We submitted our application today, Sunday, which was successfully accepted. However, were not able to book an appointment with VFS Global in Los Angeles because it’s not recognizing our application number. Is there a delay in communication between the French Visa application and VFS Global? Has anyone come across this issue? Is there a different registration number that we are not aware of?

Any informing is much appreciated.


----------



## Bevdeforges

I would try again today (Monday) as it may be a matter of VFS having to have staff available to update the appointment schedule before you can book your appointment.


----------



## J&R

Thanks, Bev. I was able to schedule an appointment today. Yay!! 
I have one more question. The application is under my husband's name and it states that he intends to stay in France with me. My question is, do I have to apply for the visa as well? Or just my husband's application is enough for both of us? My husband thinks that I don't need, but I want to make sure that we are not going to run into problems at the time of the interview.

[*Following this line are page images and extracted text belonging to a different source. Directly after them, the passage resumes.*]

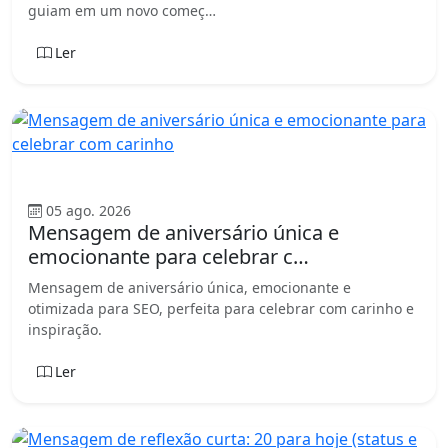
guiam em um novo começ…
Ler
Aniversário
05 ago. 2026
Mensagem de aniversário única e
emocionante para celebrar c…
Mensagem de aniversário única, emocionante e
otimizada para SEO, perfeita para celebrar com carinho e
inspiração.
Ler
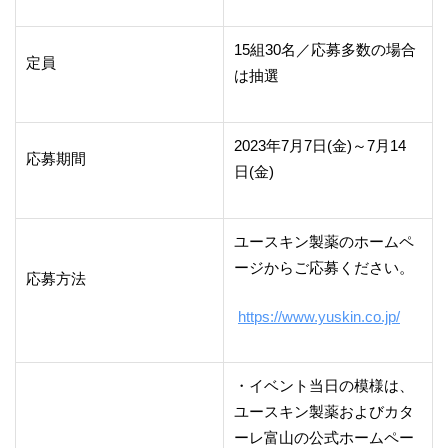
15組30名／応募多数の場合
定員
は抽選
2023年7月7日(金)～7月14
応募期間
日(金)
ユースキン製薬のホームペ
ージからご応募ください。
応募方法
https://www.yuskin.co.jp/
・イベント当日の模様は、
ユースキン製薬およびカタ
ーレ富山の公式ホームペー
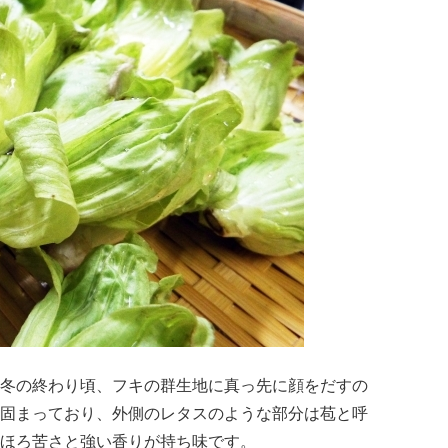
冬の終わり頃、フキの群生地に真っ先に顔をだすの
固まっており、外側のレタスのような部分は苞と呼
ほろ苦さと強い香りが持ち味です。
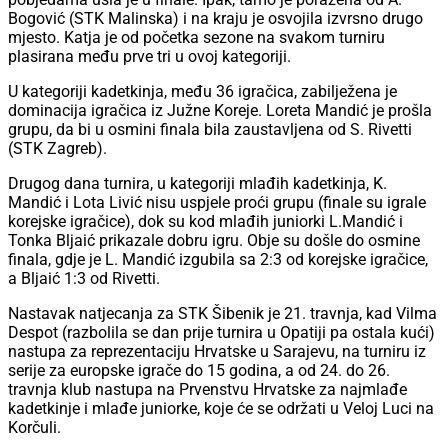
Bogović (STK Malinska) i na kraju je osvojila izvrsno drugo
mjesto. Katja je od početka sezone na svakom turniru
plasirana među prve tri u ovoj kategoriji.
U kategoriji kadetkinja, među 36 igračica, zabilježena je
dominacija igračica iz Južne Koreje. Loreta Mandić je prošla
grupu, da bi u osmini finala bila zaustavljena od S. Rivetti
(STK Zagreb).
Drugog dana turnira, u kategoriji mlađih kadetkinja, K.
Mandić i Lota Livić nisu uspjele proći grupu (finale su igrale
korejske igračice), dok su kod mlađih juniorki L.Mandić i
Tonka Bljaić prikazale dobru igru. Obje su došle do osmine
finala, gdje je L. Mandić izgubila sa 2:3 od korejske igračice,
a Bljaić 1:3 od Rivetti.
Nastavak natjecanja za STK Šibenik je 21. travnja, kad Vilma
Despot (razbolila se dan prije turnira u Opatiji pa ostala kući)
nastupa za reprezentaciju Hrvatske u Sarajevu, na turniru iz
serije za europske igrače do 15 godina, a od 24. do 26.
travnja klub nastupa na Prvenstvu Hrvatske za najmlađe
kadetkinje i mlađe juniorke, koje će se održati u Veloj Luci na
Korčuli.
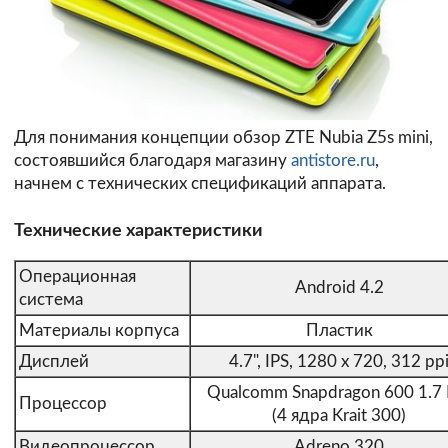
Для понимания концепции обзор ZTE Nubia Z5s mini,
состоявшийся благодаря магазину
antistore.ru
,
начнем с технических спецификаций аппарата.
Технические характеристики
Операционная
Android 4.2
система
Материалы корпуса
Пластик
Дисплей
4.7", IPS, 1280 x 720, 312 pp
Qualcomm Snapdragon 600 1.7 
Процессор
(4 ядра Krait 300)
Видеопроцессор
Adreno 320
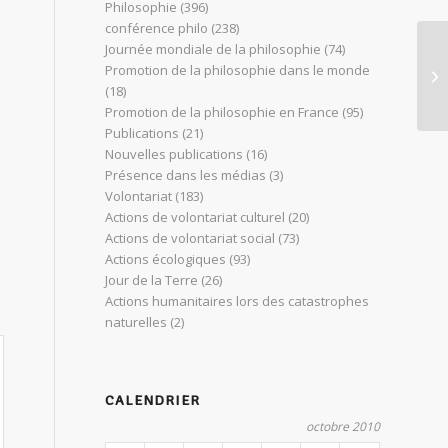
Philosophie
(396)
conférence philo
(238)
Journée mondiale de la philosophie
(74)
Promotion de la philosophie dans le monde
Pr
(18)
Promotion de la philosophie en France
(95)
Publications
(21)
Nouvelles publications
(16)
Présence dans les médias
(3)
Volontariat
(183)
Actions de volontariat culturel
(20)
Actions de volontariat social
(73)
Actions écologiques
(93)
Jour de la Terre
(26)
Actions humanitaires lors des catastrophes
naturelles
(2)
CALENDRIER
octobre 2010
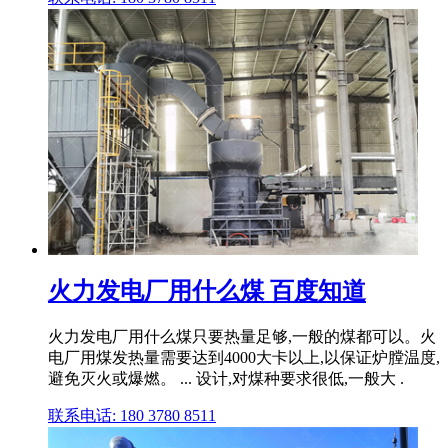
火力发电厂用什么煤 百度知道
火力发电厂用什么煤只要热量足够,一般的煤都可以。火
电厂用煤发热量需要达到4000大卡以上,以保证炉膛温度,
避免灭火或爆燃。 ... 设计,对煤种要求很低,一般大 .
联系电话: 180 3780 8511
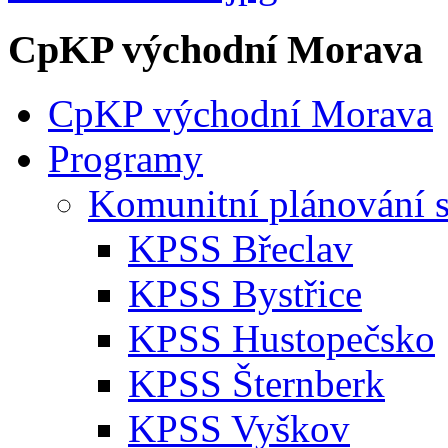
CpKP východní Morava
CpKP východní Morava
Programy
Komunitní plánování s
KPSS Břeclav
KPSS Bystřice
KPSS Hustopečsko
KPSS Šternberk
KPSS Vyškov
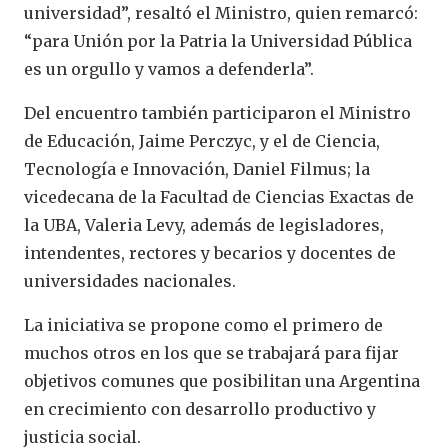
universidad”, resaltó el Ministro, quien remarcó:
“para Unión por la Patria la Universidad Pública
es un orgullo y vamos a defenderla”.
Del encuentro también participaron el Ministro
de Educación, Jaime Perczyc, y el de Ciencia,
Tecnología e Innovación, Daniel Filmus; la
vicedecana de la Facultad de Ciencias Exactas de
la UBA, Valeria Levy, además de legisladores,
intendentes, rectores y becarios y docentes de
universidades nacionales.
La iniciativa se propone como el primero de
muchos otros en los que se trabajará para fijar
objetivos comunes que posibilitan una Argentina
en crecimiento con desarrollo productivo y
justicia social.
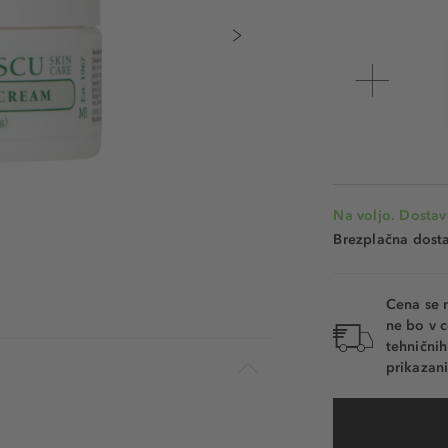
Na voljo. Dostav
Brezplačna dosta
Cena se 
ne bo v c
tehnični
prikazani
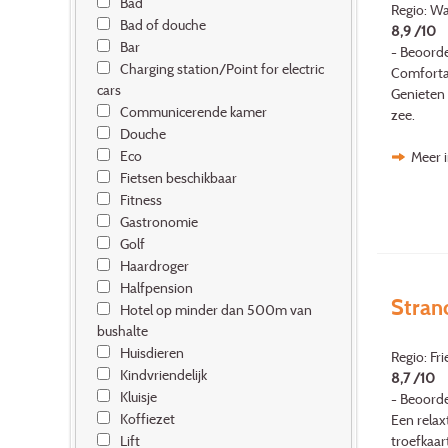
Bad
Regio: W
Bad of douche
8,9 /10
Bar
- Beoorde
Charging station/Point for electric
Comfortab
cars
Genieten 
Communicerende kamer
zee.
Douche
Eco
Meer 
Fietsen beschikbaar
Fitness
Gastronomie
Golf
Haardroger
Halfpension
Strand
Hotel op minder dan 500m van
bushalte
Huisdieren
Regio: Fr
Kindvriendelijk
8,7 /10
Kluisje
- Beoorde
Koffiezet
Een relax
troefkaar
Lift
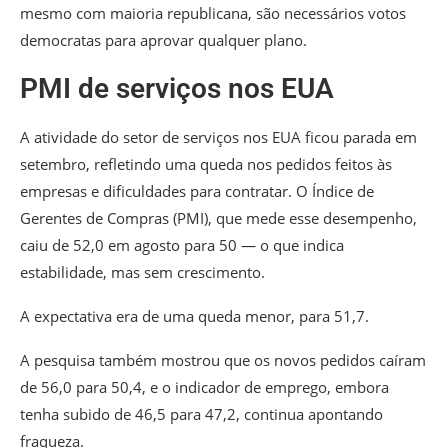
mesmo com maioria republicana, são necessários votos
democratas para aprovar qualquer plano.
PMI de serviços nos EUA
A atividade do setor de serviços nos EUA ficou parada em
setembro, refletindo uma queda nos pedidos feitos às
empresas e dificuldades para contratar. O Índice de
Gerentes de Compras (PMI), que mede esse desempenho,
caiu de 52,0 em agosto para 50 — o que indica
estabilidade, mas sem crescimento.
A expectativa era de uma queda menor, para 51,7.
A pesquisa também mostrou que os novos pedidos caíram
de 56,0 para 50,4, e o indicador de emprego, embora
tenha subido de 46,5 para 47,2, continua apontando
fraqueza.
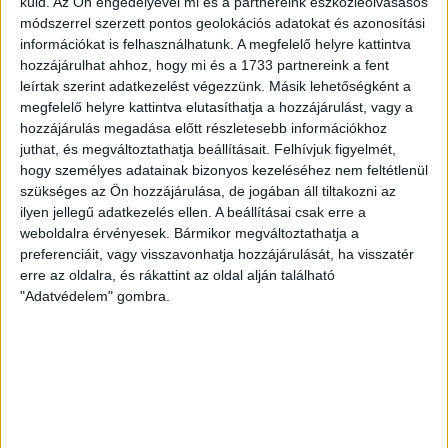
küld.
Az Ön engedélyével mi és a partnereink eszközleolvasásos
módszerrel szerzett pontos geolokációs adatokat és azonosítási
információkat is felhasználhatunk. A megfelelő helyre kattintva
SZURKOLÓI INFORMÁCIÓK A DVSC-
hozzájárulhat ahhoz, hogy mi és a 1733 partnereink a fent
NYÍREGYHÁZA RANGADÓRA
leírtak szerint adatkezelést végezzünk. Másik lehetőségként a
megfelelő helyre kattintva elutasíthatja a hozzájárulást, vagy a
A DVSC az OTP Bank Liga 3. fordulójában az ősi rivális
hozzájárulás megadása előtt részletesebb információkhoz
Nyíregyházát fogadja augusztus 9-én, vasárnap 17.30-kor a
juthat, és megváltoztathatja beállításait.
Felhívjuk figyelmét,
Nagyerdei Stadionban. Nagy az érdeklődés, a találkozóra
hogy személyes adatainak bizonyos kezeléséhez nem feltétlenül
megvásárolhatók a jegyek online, a
szükséges az Ön hozzájárulása, de jogában áll tiltakozni az
www.nagyerdeistadion.hu oldalon, illetve személyesen a
ilyen jellegű adatkezelés ellen. A beállításai csak erre a
stadion pénztáraiban (nyitva hétköznap 10 és 18,
weboldalra érvényesek. Bármikor megváltoztathatja a
szombaton 10 és 15 óra között, vasárnap 10 órától). A DVSC
preferenciáit, vagy visszavonhatja hozzájárulását, ha visszatér
Store vasárnap 12 […]
erre az oldalra, és rákattint az oldal alján található
"Adatvédelem" gombra.
Bővebben →
ÉRVÉNYESÜLT A PAPÍRFORMA
DVSC-FC
:
COPENHAGEN 0-3
2026.08.06.
Az örmény Pjunyik Jereván búcsúztatása után a bombaerős,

Again, thank you so much for your help!


----------



## BackinFrance

Unless you are an EU citizen, you both need visas.


----------



## Bevdeforges

I think it states on the VFS website somewhere that each of you will have to take an appointment to apply for a visa. Many folks here have reported that if you schedule your appointments either at the same time or in close proximity to each other, they will very often take you in together to process the paperwork (since you'll be relying to a certain extent on the same documents). But each of you will need a visa and each of you will need an appointment.


----------



## mohsel

I think it depends on the office staff themselves whether to accept both of you under single appointment or not, however the most important thing is that you both have to do an application such that on the appointment day, they can find both your dossiers...


----------



## J&R

Thank you all for the replies. I was able to make back to back appointments in Los Angeles for our interviews. Let's hope that all goes well and our visas are approved.


----------